**EXERCISE OBJECTIVE:**
Please return every line in the entries below with the word "Batch" in it.

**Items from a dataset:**
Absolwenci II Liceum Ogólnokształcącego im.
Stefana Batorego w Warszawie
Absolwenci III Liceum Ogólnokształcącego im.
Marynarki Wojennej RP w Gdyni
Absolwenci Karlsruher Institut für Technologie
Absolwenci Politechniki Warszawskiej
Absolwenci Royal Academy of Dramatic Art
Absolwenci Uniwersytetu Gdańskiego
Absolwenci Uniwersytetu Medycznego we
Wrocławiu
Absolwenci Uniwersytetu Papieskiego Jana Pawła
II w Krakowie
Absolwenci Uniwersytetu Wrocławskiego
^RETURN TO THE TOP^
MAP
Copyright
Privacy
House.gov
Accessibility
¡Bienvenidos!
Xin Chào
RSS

==

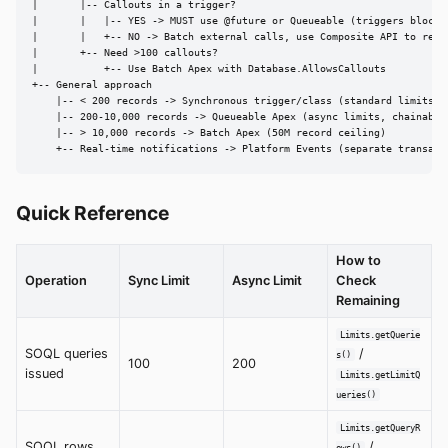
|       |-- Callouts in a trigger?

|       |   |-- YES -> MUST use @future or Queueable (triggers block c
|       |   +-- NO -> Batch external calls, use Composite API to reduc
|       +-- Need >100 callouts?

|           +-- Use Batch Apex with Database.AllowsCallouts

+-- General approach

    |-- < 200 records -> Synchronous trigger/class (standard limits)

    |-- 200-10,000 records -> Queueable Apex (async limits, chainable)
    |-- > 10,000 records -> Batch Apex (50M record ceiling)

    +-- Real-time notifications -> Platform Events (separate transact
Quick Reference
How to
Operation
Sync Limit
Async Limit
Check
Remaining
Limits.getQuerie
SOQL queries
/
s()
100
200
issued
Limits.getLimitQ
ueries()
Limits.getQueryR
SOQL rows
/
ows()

**TASK RESPONSE:**
|       |   +-- NO -> Batch external calls, use Composite API to reduc
|           +-- Use Batch Apex with Database.AllowsCallouts
    |-- > 10,000 records -> Batch Apex (50M record ceiling)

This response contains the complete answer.